In January 2013, Jaiden Rogers was diagnosed with stiff skin syndrome, an extremely rare disease that thickens his skin and essentially causes his body to turn into stone.
“It’s like tapping on a countertop,” his mother Natalie Rogers, said in 2018. “He’s becoming entombed within himself.”
There were more downs than ups on the six years since his diagnosis. In March, Jaiden was put in an induced coma because his stiff skin compressed his chest wall to the point where he could not breathe on his own.
Medical bills are piling up and the family knows that there is currently no cure for their boy. But in Europe, there is unique stem cell therapy specifically for unusual skin diseases — and Rogers wants to try it out.

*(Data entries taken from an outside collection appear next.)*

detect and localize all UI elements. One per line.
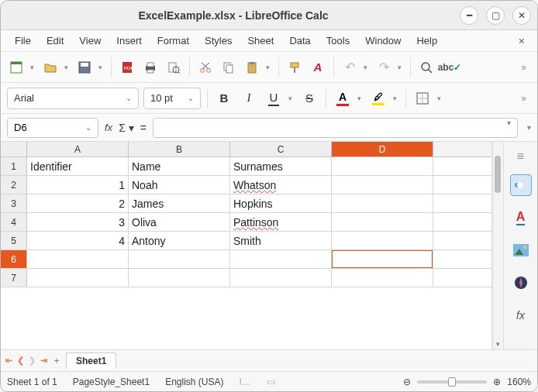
cell-D5[interactable] xyxy=(332,232,433,249)
function-wizard-icon[interactable]: fx xyxy=(105,122,112,133)
font-size-combo[interactable]: 10 pt⌄ xyxy=(143,88,201,109)
cell-B5[interactable]: Antony xyxy=(129,232,230,249)
cell-B4[interactable]: Oliva xyxy=(129,213,230,231)
cell-D2[interactable] xyxy=(332,176,433,194)
cut-icon[interactable] xyxy=(196,58,215,77)
dropdown-icon[interactable]: ▾ xyxy=(364,64,370,71)
cell-B6[interactable] xyxy=(129,250,230,268)
formula-icon[interactable]: = xyxy=(140,122,147,134)
sum-icon[interactable]: Σ ▾ xyxy=(119,122,134,134)
dropdown-icon[interactable]: ▾ xyxy=(357,95,364,102)
print-icon[interactable] xyxy=(141,58,160,77)
cell-C7[interactable] xyxy=(230,269,332,287)
dropdown-icon[interactable]: ▾ xyxy=(64,64,71,71)
sidebar-navigator-icon[interactable] xyxy=(510,272,532,294)
font-name-combo[interactable]: Arial⌄ xyxy=(7,88,139,109)
cell-A4[interactable]: 3 xyxy=(27,213,129,231)
menu-close-icon[interactable]: × xyxy=(514,33,529,49)
dropdown-icon[interactable]: ▾ xyxy=(288,95,295,102)
sidebar-properties-icon[interactable] xyxy=(510,174,532,196)
menu-insert[interactable]: Insert xyxy=(110,33,148,49)
cell-C5[interactable]: Smith xyxy=(230,232,332,249)
undo-icon[interactable]: ↶ xyxy=(340,58,359,77)
maximize-button[interactable]: ▢ xyxy=(486,6,505,25)
scroll-down-icon[interactable]: ▾ xyxy=(493,339,503,349)
formula-bar-expand-icon[interactable]: ▾ xyxy=(524,123,531,132)
zoom-slider[interactable] xyxy=(417,380,487,383)
formula-input[interactable] xyxy=(153,118,518,138)
spreadsheet-grid[interactable]: A B C D 1IdentifierNameSurnames21NoahWha… xyxy=(1,142,492,349)
row-header[interactable]: 2 xyxy=(1,176,27,194)
toolbar-overflow-icon[interactable]: » xyxy=(516,62,531,73)
save-icon[interactable] xyxy=(75,58,94,77)
menu-styles[interactable]: Styles xyxy=(198,33,238,49)
menu-sheet[interactable]: Sheet xyxy=(241,33,280,49)
sidebar-menu-icon[interactable]: ≡ xyxy=(517,150,524,163)
strikethrough-button[interactable]: S xyxy=(299,88,319,108)
row-header[interactable]: 6 xyxy=(1,250,27,268)
column-header-d[interactable]: D xyxy=(332,142,433,156)
dropdown-icon[interactable]: ▾ xyxy=(30,64,36,71)
italic-button[interactable]: I xyxy=(239,88,259,108)
status-selection-mode[interactable]: ▭ xyxy=(267,377,275,387)
next-sheet-icon[interactable]: ❯ xyxy=(29,356,36,366)
redo-icon[interactable]: ↷ xyxy=(374,58,393,77)
add-sheet-icon[interactable]: ＋ xyxy=(52,354,61,367)
dropdown-icon[interactable]: ▾ xyxy=(437,95,443,102)
cell-D1[interactable] xyxy=(332,157,433,175)
column-header-a[interactable]: A xyxy=(27,142,129,156)
highlight-color-button[interactable]: 🖊 xyxy=(368,88,388,108)
open-icon[interactable] xyxy=(41,58,60,77)
cell-B3[interactable]: James xyxy=(129,194,230,212)
cell-D3[interactable] xyxy=(332,194,433,212)
cell-D4[interactable] xyxy=(332,213,433,231)
tab-sheet1[interactable]: Sheet1 xyxy=(66,352,116,369)
paste-icon[interactable] xyxy=(243,58,261,77)
zoom-in-icon[interactable]: ⊕ xyxy=(493,377,501,387)
cell-C1[interactable]: Surnames xyxy=(230,157,332,175)
bold-button[interactable]: B xyxy=(214,88,234,108)
vertical-scrollbar[interactable]: ▾ xyxy=(492,142,503,349)
print-preview-icon[interactable] xyxy=(164,58,183,77)
dropdown-icon[interactable]: ▾ xyxy=(266,64,272,71)
find-icon[interactable] xyxy=(417,58,436,77)
close-button[interactable]: ✕ xyxy=(512,6,531,25)
menu-help[interactable]: Help xyxy=(410,33,443,49)
spellcheck-icon[interactable]: abc✓ xyxy=(440,58,459,77)
menu-data[interactable]: Data xyxy=(283,33,316,49)
clone-formatting-icon[interactable] xyxy=(285,58,304,77)
pdf-export-icon[interactable]: PDF xyxy=(118,58,136,77)
menu-edit[interactable]: Edit xyxy=(40,33,70,49)
cell-A5[interactable]: 4 xyxy=(27,232,129,249)
row-header[interactable]: 7 xyxy=(1,269,27,287)
select-all-corner[interactable] xyxy=(1,142,27,156)
cell-A1[interactable]: Identifier xyxy=(27,157,129,175)
cell-C2[interactable]: Whatson xyxy=(230,176,332,194)
menu-tools[interactable]: Tools xyxy=(320,33,356,49)
zoom-out-icon[interactable]: ⊖ xyxy=(403,377,411,387)
menu-file[interactable]: File xyxy=(9,33,37,49)
toolbar-overflow-icon[interactable]: » xyxy=(516,93,531,104)
cell-C6[interactable] xyxy=(230,250,332,268)
prev-sheet-icon[interactable]: ❮ xyxy=(17,356,24,366)
clear-formatting-icon[interactable]: A xyxy=(309,58,327,77)
cell-C4[interactable]: Pattinson xyxy=(230,213,332,231)
dropdown-icon[interactable]: ▾ xyxy=(98,64,105,71)
minimize-button[interactable]: ━ xyxy=(460,6,478,25)
menu-format[interactable]: Format xyxy=(151,33,195,49)
row-header[interactable]: 5 xyxy=(1,232,27,249)
new-icon[interactable] xyxy=(7,58,26,77)
cell-A7[interactable] xyxy=(27,269,129,287)
cell-B7[interactable] xyxy=(129,269,230,287)
cell-B2[interactable]: Noah xyxy=(129,176,230,194)
column-header-c[interactable]: C xyxy=(230,142,332,156)
first-sheet-icon[interactable]: ⇤ xyxy=(5,356,12,366)
name-box[interactable]: D6⌄ xyxy=(7,118,98,138)
menu-view[interactable]: View xyxy=(73,33,107,49)
row-header[interactable]: 3 xyxy=(1,194,27,212)
cell-A6[interactable] xyxy=(27,250,129,268)
underline-button[interactable]: U xyxy=(264,88,284,108)
font-color-button[interactable]: A xyxy=(333,88,353,108)
dropdown-icon[interactable]: ▾ xyxy=(398,64,404,71)
last-sheet-icon[interactable]: ⇥ xyxy=(40,356,47,366)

The problem, the family insists, is that it costs a million dollars. Doctors in London have received a grant, Natalie suggests, but Rogers still needs $400,000.
“This is our only shot to save our boy,” says Natalie. “Watching him like this is unbearable. We are running out of time. It’s only getting worse.”
In addition to saving for feasible therapy, Natalie and Tim also have to pay for a four-hour ride once a month to Children’s Hospital Colorado in Denver, where they remain for a few days and meet with physicians dealing with Jaiden’s situation.
“What’s happening is almost a scarring — a fibrotic change to the skin itself,” Dr. Saenz, a clinical geneticist at Children’s Hospital Colorado who treats Jaiden, said.